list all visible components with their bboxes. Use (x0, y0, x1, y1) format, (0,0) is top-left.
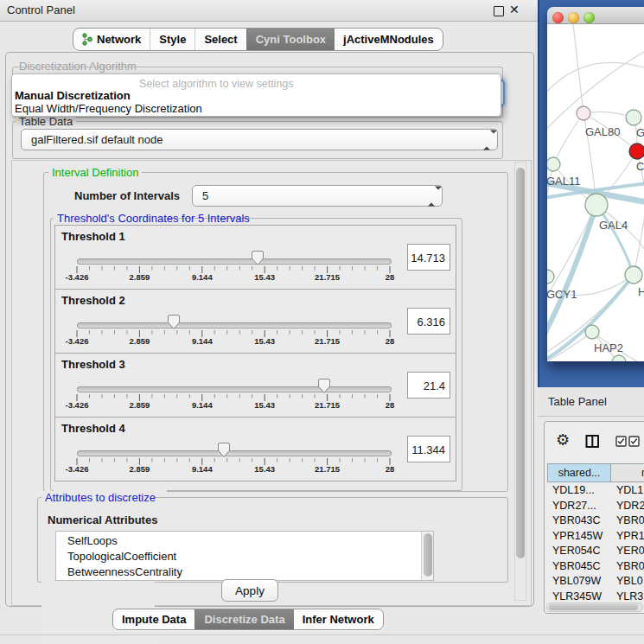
tab-style[interactable]: Style (150, 29, 194, 50)
threshold-value-field[interactable]: 21.4 (407, 372, 450, 399)
table-row[interactable]: YPR145WYPR1 (547, 529, 644, 545)
apply-button[interactable]: Apply (221, 579, 278, 602)
threshold-value-field[interactable]: 14.713 (407, 244, 450, 271)
slider-thumb[interactable] (217, 442, 231, 458)
attribute-list-item[interactable]: SelfLoops (67, 534, 118, 547)
checkbox-icon[interactable] (628, 436, 640, 447)
bottom-tab-label: Infer Network (303, 613, 374, 626)
tab-network[interactable]: Network (73, 29, 150, 50)
tick-label: 21.715 (315, 336, 340, 346)
slider-track[interactable] (77, 258, 392, 265)
table-row[interactable]: YBR043CYBR0 (547, 513, 644, 529)
close-traffic-light-icon[interactable] (552, 12, 564, 23)
network-node-hap2[interactable] (585, 325, 599, 339)
tick-label: 15.43 (254, 400, 275, 410)
network-edge (634, 197, 644, 275)
gear-icon[interactable]: ⚙ (556, 432, 570, 448)
tab-jactivemnodules[interactable]: jActiveMNodules (335, 29, 443, 50)
dropdown-option-manual[interactable]: Manual Discretization (15, 89, 131, 102)
bottom-tab-infer-network[interactable]: Infer Network (294, 609, 383, 629)
table-data-group-title: Table Data (16, 115, 76, 128)
close-icon[interactable]: ✕ (509, 3, 520, 16)
tick-label: 9.144 (192, 336, 213, 346)
network-edge-thick (547, 205, 596, 342)
list-scrollbar[interactable] (421, 532, 433, 580)
checkbox-icon[interactable] (615, 436, 627, 447)
threshold-panel-2: Threshold 2-3.4262.8599.14415.4321.71528… (54, 289, 456, 354)
cell-name: YBR0 (616, 514, 644, 526)
float-window-icon[interactable] (494, 6, 504, 16)
numerical-attributes-list[interactable]: SelfLoopsTopologicalCoefficientBetweenne… (55, 531, 434, 581)
slider-track[interactable] (77, 450, 392, 456)
cell-shared-name: YLR345W (552, 590, 602, 601)
network-node-ga[interactable] (626, 110, 641, 125)
slider-track[interactable] (77, 386, 392, 392)
cell-shared-name: YER054C (552, 545, 601, 557)
horizontal-scrollbar[interactable] (546, 603, 643, 612)
horizontal-scrollbar-thumb[interactable] (549, 604, 638, 610)
cell-name: YLR3 (616, 590, 643, 601)
tick-label: 15.43 (254, 272, 275, 282)
network-node-label: C (636, 160, 644, 173)
tick-label: 15.43 (254, 336, 275, 346)
table-row[interactable]: YER054CYER0 (547, 544, 644, 559)
attribute-list-item[interactable]: BetweennessCentrality (67, 565, 182, 578)
tick-label: 21.715 (315, 464, 340, 474)
network-node-gal80[interactable] (577, 106, 590, 120)
network-node-gcy1[interactable] (547, 270, 554, 284)
table-row[interactable]: YDR27...YDR2 (547, 499, 644, 514)
table-row[interactable]: YLR345WYLR3 (547, 590, 644, 601)
cell-shared-name: YBR043C (552, 514, 601, 526)
list-scrollbar-thumb[interactable] (424, 533, 432, 577)
threshold-value-field[interactable]: 11.344 (407, 436, 450, 462)
network-node-h[interactable] (625, 266, 642, 284)
tab-label: jActiveMNodules (343, 33, 434, 46)
slider-thumb[interactable] (167, 314, 181, 330)
table-column-header-name[interactable]: na (610, 463, 644, 482)
threshold-value-field[interactable]: 6.316 (407, 308, 450, 335)
table-column-header-shared[interactable]: shared... (547, 463, 611, 482)
tick-label: 2.859 (130, 464, 150, 474)
apply-button-label: Apply (235, 584, 265, 597)
table-data-combobox[interactable]: galFiltered.sif default node (21, 129, 498, 150)
vertical-scrollbar[interactable] (514, 162, 526, 601)
tab-select[interactable]: Select (194, 29, 245, 50)
table-row[interactable]: YBR045CYBR0 (547, 559, 644, 575)
slider-ticks (76, 458, 391, 466)
threshold-label: Threshold 2 (61, 294, 125, 307)
number-of-intervals-combobox[interactable]: 5 (192, 185, 443, 207)
table-row[interactable]: YBL079WYBL0 (547, 574, 644, 590)
minimize-traffic-light-icon[interactable] (568, 12, 579, 23)
network-node-label: GCY1 (547, 288, 577, 301)
network-node-gal11[interactable] (547, 157, 560, 171)
network-node-c[interactable] (629, 143, 644, 159)
algorithm-dropdown-popup: Select algorithm to view settings Manual… (11, 73, 501, 117)
dropdown-option-equal-width[interactable]: Equal Width/Frequency Discretization (15, 102, 202, 115)
network-node-label: GA (636, 126, 644, 139)
tick-label: 15.43 (254, 464, 275, 474)
tab-label: Style (159, 33, 186, 46)
dropdown-prompt: Select algorithm to view settings (139, 78, 294, 90)
network-node-gal4[interactable] (585, 194, 608, 216)
threshold-panels: Threshold 1-3.4262.8599.14415.4321.71528… (54, 225, 456, 481)
table-row[interactable]: YDL19...YDL1 (547, 483, 644, 499)
slider-track[interactable] (77, 322, 392, 328)
threshold-panel-3: Threshold 3-3.4262.8599.14415.4321.71528… (54, 353, 456, 418)
tick-label: 9.144 (192, 272, 213, 282)
tab-cyni-toolbox[interactable]: Cyni Toolbox (246, 29, 335, 50)
vertical-scrollbar-thumb[interactable] (516, 168, 525, 558)
network-node-label: GAL80 (585, 125, 620, 138)
bottom-tab-discretize-data[interactable]: Discretize Data (194, 609, 293, 629)
network-view-window: GAL80GACGAL11GAL4GCY1HHAP2 (547, 7, 644, 361)
column-layout-icon[interactable] (585, 434, 600, 449)
attribute-list-item[interactable]: TopologicalCoefficient (67, 550, 176, 563)
bottom-tab-impute-data[interactable]: Impute Data (113, 609, 194, 629)
slider-ticks (76, 266, 391, 274)
zoom-traffic-light-icon[interactable] (583, 12, 595, 23)
network-canvas[interactable]: GAL80GACGAL11GAL4GCY1HHAP2 (547, 24, 644, 361)
network-window-titlebar[interactable] (547, 7, 644, 24)
slider-thumb[interactable] (317, 378, 331, 394)
slider-thumb[interactable] (251, 250, 265, 266)
numerical-attributes-label: Numerical Attributes (48, 513, 157, 526)
cell-shared-name: YDL19... (552, 484, 595, 496)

= = = =

- _EXERCISE INSTRUCTIONS_
Show every line in the entries above that contains the string "vertical".

- _RESULT OF THE EXERCISE_
vertical-scrollbar[interactable] (514, 162, 526, 601)
vertical-scrollbar-thumb[interactable] (516, 168, 525, 558)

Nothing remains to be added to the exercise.